When the first edition of this book was published five years ago, the phrase “data science” had only recently entered the popular lexicon. Today, the phrase is unavoidable if you’re involved with the sciences, journalism, or high-tech industries. Many interrelated developments have made this possible: there’s a general awareness that understanding quantitative data has tangible benefits; there are better and more widely-available educational resources about how to do data science; and finally, the tools have evolved, becoming easier to use and get started with.
The goal of this book is to help you understand your data by visualizing it, and to help you convey that understanding to others. You can think of data analysis as the process of transforming raw data into ideas in somebody’s mind. One of the key techniques for doing this is to create visualizations of the data. Our brains have very highly-developed visual pattern detection systems, and data visualizations are a way to efficiently use those visual systems to get quantitative information into a person’s mind.

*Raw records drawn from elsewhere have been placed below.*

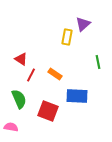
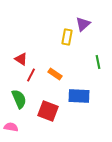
blue rectangle: moved 2 px right
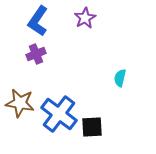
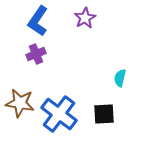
black square: moved 12 px right, 13 px up
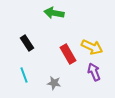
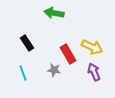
cyan line: moved 1 px left, 2 px up
gray star: moved 13 px up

Each recipe in this book lists a problem and a solution. In most cases, the solutions I offer aren’t the only way to do things in R, but they are, in my opinion, the best way. One of the reasons for R’s popularity is that there are many available add-on packages, each of which provides some functionality for R. There are many packages for visualizing data in R, but this book primarily uses ggplot2.
This book isn’t meant to be a comprehensive manual of all the different ways of creating data visualizations in R, but hopefully it will help you figure out how to make the graphics you have in mind. Or, if you’re not sure what you want to make, browsing its pages may give you some ideas about what’s possible.